Task objective. Find every line below with the word "зону". Then give only how many there are.

━━━━━━

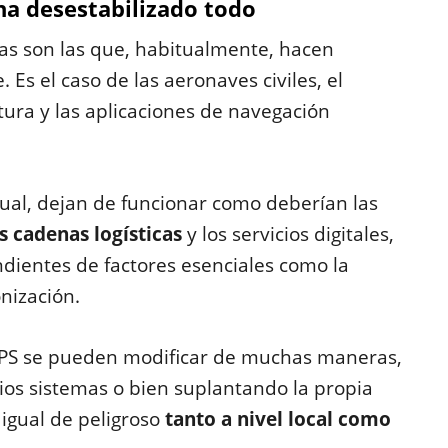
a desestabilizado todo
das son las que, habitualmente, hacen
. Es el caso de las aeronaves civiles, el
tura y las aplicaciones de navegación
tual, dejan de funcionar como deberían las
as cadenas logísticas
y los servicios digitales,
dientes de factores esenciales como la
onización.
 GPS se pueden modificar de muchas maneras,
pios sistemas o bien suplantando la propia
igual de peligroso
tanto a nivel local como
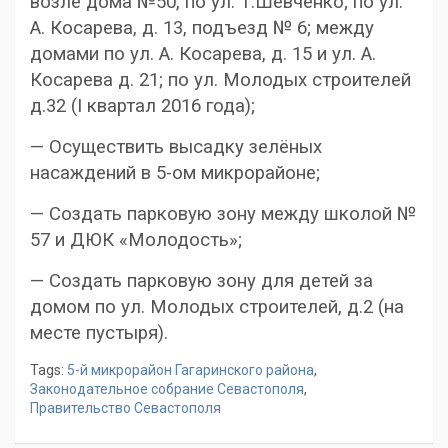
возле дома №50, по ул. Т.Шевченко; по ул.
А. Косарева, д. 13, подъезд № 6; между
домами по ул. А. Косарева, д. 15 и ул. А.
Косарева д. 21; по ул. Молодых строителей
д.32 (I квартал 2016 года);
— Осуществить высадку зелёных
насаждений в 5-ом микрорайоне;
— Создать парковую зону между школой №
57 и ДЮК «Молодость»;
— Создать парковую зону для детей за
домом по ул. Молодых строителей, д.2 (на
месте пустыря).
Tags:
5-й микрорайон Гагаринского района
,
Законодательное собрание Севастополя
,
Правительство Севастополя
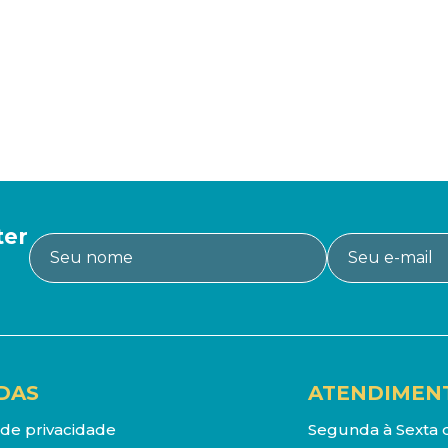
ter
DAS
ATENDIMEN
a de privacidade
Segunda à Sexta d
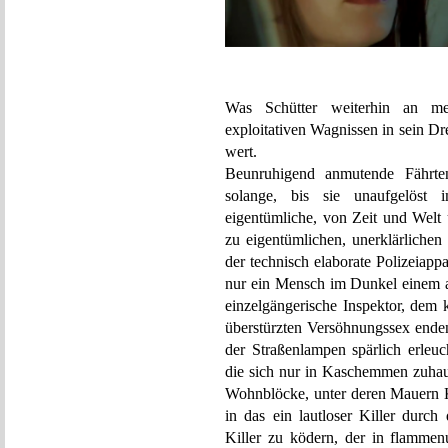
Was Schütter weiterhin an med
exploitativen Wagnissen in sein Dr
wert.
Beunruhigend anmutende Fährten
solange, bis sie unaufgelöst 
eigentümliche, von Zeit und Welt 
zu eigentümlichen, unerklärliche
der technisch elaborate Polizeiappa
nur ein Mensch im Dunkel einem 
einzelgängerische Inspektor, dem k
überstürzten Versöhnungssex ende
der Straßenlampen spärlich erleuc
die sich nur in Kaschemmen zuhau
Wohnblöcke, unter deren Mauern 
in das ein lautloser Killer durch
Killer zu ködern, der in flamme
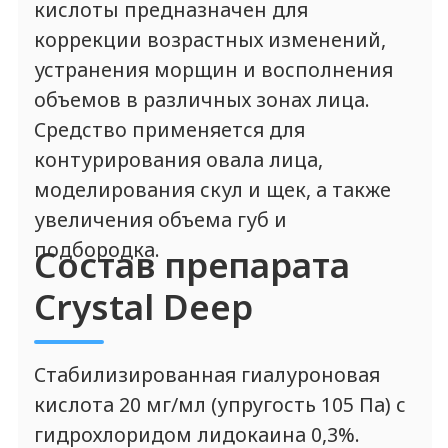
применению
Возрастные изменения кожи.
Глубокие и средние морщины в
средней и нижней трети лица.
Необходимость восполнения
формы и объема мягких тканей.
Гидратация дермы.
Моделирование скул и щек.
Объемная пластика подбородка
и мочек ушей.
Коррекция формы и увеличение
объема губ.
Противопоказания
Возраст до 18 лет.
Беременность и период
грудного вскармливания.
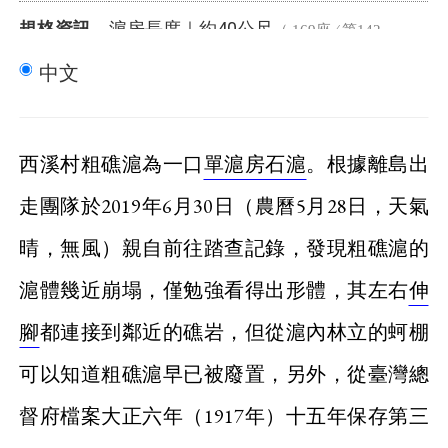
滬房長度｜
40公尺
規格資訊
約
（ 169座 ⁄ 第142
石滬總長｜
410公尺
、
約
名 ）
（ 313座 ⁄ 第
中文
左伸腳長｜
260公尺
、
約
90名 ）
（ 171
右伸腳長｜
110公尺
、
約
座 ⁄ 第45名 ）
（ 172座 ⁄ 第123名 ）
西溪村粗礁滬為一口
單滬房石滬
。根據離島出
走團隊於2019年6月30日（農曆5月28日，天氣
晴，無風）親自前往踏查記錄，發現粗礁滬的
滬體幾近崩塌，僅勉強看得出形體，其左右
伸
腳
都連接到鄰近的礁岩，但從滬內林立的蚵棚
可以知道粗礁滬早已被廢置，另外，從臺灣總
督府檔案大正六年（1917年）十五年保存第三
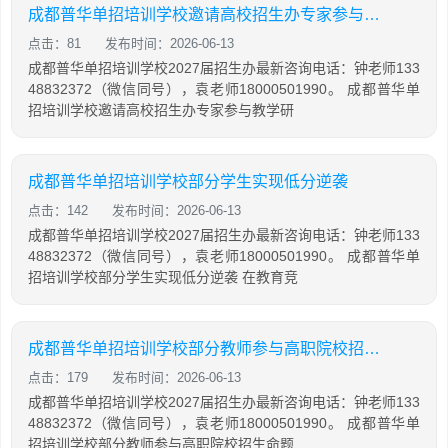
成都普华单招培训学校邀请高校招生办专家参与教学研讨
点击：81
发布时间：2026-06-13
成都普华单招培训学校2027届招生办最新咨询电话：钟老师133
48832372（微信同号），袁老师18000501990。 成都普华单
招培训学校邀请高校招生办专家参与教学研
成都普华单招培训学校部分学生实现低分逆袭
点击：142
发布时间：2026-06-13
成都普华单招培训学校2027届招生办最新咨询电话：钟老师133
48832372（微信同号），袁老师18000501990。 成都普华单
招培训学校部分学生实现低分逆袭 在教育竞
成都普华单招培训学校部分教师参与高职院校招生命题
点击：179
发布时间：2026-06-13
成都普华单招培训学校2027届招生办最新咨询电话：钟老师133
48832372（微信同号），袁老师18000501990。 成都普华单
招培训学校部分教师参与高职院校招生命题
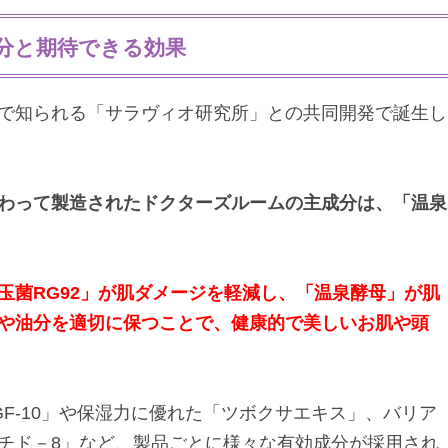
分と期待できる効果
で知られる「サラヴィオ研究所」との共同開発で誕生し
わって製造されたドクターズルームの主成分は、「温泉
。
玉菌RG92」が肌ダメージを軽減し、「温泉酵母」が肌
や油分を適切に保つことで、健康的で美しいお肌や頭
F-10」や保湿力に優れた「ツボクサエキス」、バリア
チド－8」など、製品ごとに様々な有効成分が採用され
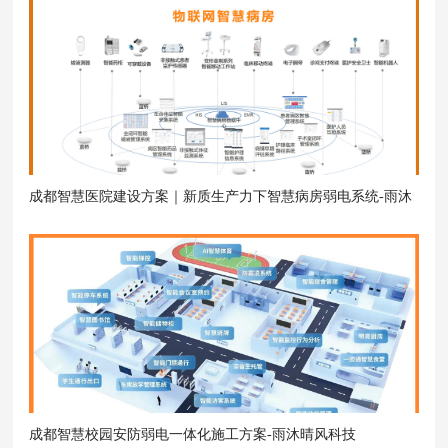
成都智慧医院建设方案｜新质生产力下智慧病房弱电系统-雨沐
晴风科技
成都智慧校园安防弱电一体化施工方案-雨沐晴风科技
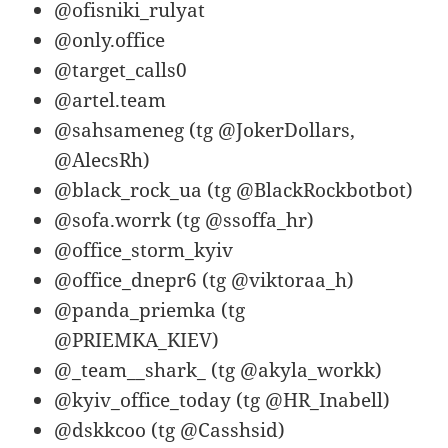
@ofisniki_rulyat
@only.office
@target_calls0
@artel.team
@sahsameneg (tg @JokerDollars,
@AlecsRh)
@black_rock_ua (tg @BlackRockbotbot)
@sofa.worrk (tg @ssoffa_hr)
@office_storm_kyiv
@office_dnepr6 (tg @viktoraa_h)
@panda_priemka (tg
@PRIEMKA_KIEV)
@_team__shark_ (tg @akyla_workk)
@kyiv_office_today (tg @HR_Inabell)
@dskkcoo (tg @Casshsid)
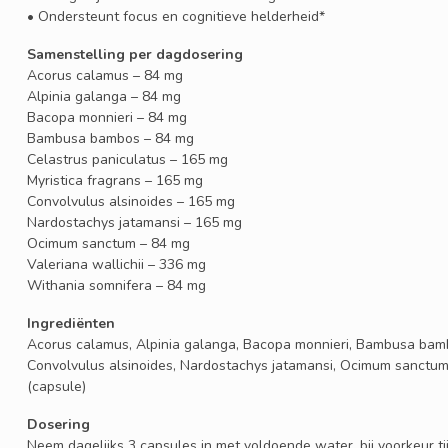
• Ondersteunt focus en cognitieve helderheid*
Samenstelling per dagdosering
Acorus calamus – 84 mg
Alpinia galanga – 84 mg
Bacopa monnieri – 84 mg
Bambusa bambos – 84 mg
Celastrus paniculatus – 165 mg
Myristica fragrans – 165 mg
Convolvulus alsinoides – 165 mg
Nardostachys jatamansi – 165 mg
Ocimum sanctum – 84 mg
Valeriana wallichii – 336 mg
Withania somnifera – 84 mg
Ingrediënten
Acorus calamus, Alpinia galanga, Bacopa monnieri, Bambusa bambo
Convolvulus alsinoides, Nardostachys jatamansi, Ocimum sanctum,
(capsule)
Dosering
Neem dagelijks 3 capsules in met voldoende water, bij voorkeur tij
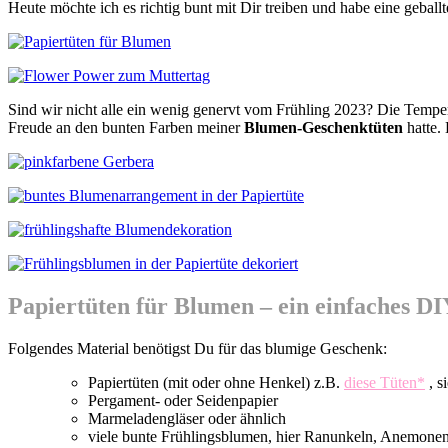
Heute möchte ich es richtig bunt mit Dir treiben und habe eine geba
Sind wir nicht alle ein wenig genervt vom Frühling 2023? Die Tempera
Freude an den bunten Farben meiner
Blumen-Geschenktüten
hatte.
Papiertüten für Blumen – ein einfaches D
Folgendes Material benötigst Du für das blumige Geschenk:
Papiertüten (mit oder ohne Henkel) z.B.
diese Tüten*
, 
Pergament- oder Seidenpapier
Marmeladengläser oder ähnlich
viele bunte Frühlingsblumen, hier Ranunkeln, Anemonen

━━━━━━

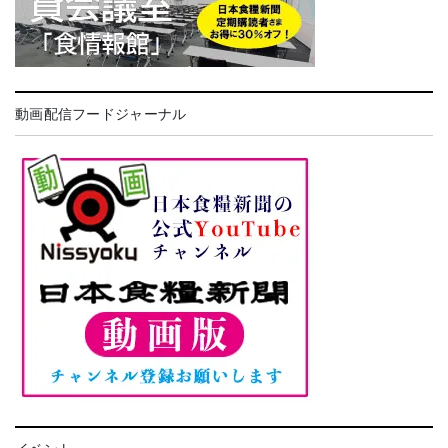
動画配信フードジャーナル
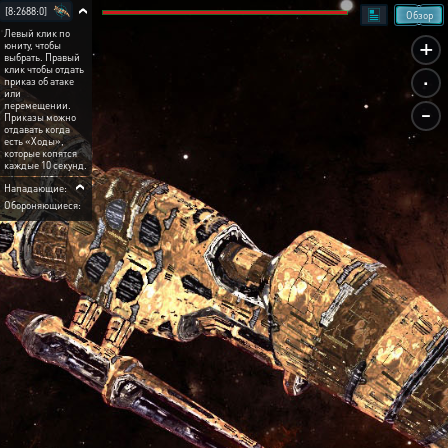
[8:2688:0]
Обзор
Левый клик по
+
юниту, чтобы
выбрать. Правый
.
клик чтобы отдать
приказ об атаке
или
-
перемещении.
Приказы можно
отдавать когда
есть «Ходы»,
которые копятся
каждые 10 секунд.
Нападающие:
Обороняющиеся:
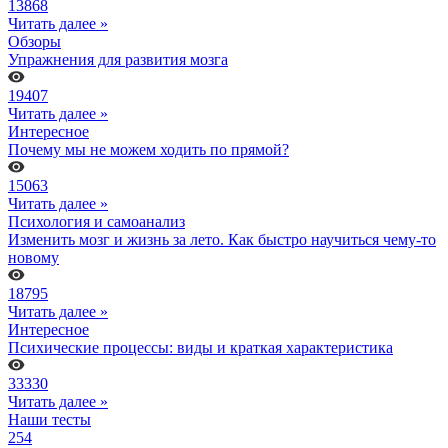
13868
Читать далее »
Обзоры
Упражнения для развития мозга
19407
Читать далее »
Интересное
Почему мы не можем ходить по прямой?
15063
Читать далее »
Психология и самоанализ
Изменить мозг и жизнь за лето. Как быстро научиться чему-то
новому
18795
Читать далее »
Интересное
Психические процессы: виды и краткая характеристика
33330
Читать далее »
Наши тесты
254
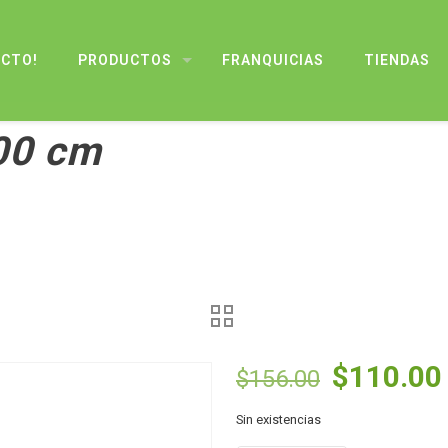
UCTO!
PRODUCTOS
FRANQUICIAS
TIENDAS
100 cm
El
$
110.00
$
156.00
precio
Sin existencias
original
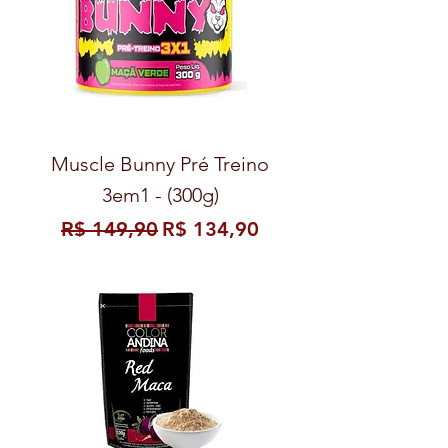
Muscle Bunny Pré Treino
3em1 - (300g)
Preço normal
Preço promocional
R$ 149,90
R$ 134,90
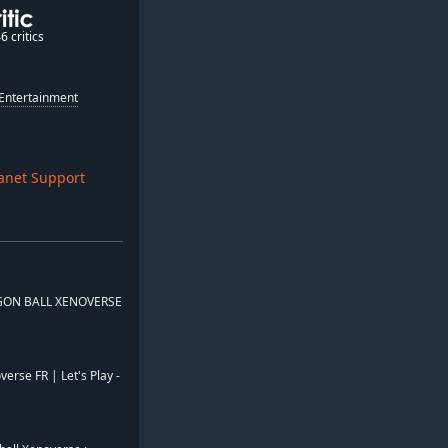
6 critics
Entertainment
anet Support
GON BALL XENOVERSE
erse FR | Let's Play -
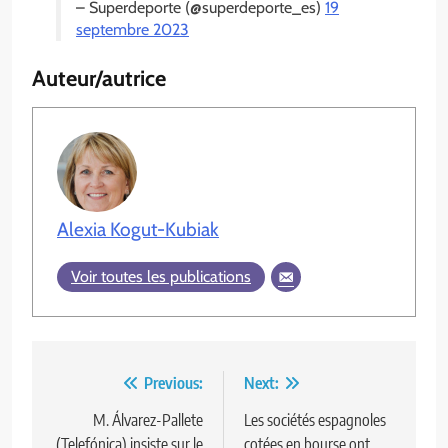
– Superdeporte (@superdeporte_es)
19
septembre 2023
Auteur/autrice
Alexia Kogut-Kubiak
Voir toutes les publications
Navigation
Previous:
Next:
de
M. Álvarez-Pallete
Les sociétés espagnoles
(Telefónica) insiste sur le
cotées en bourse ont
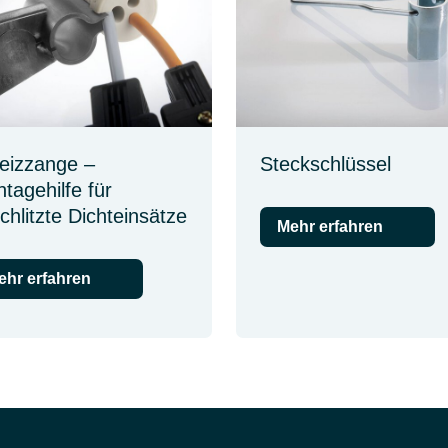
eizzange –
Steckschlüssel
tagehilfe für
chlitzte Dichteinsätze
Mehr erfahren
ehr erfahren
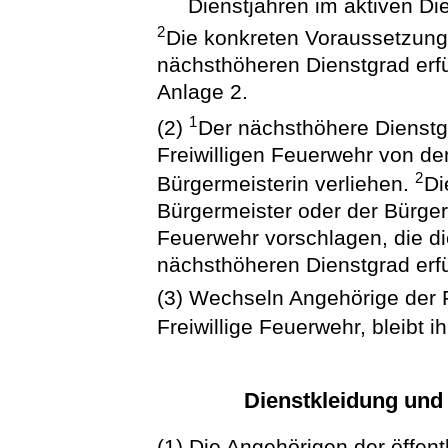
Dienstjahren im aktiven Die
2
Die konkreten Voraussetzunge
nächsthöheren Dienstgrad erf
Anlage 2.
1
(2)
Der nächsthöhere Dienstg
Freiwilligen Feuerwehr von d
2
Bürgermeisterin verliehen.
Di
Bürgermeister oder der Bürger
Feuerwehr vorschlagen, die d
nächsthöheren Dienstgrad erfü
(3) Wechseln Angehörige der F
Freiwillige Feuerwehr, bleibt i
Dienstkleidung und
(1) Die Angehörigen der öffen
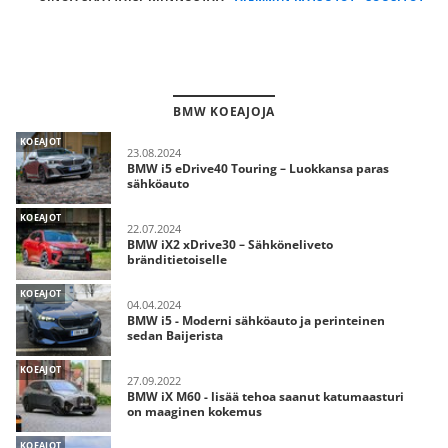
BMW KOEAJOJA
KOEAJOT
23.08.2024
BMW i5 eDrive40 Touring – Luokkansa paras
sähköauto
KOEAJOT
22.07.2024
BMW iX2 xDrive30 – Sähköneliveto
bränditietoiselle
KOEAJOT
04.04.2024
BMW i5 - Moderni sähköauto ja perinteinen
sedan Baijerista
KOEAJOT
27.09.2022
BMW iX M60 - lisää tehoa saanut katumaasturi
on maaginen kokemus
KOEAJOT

━━━━━━

Answer space. 2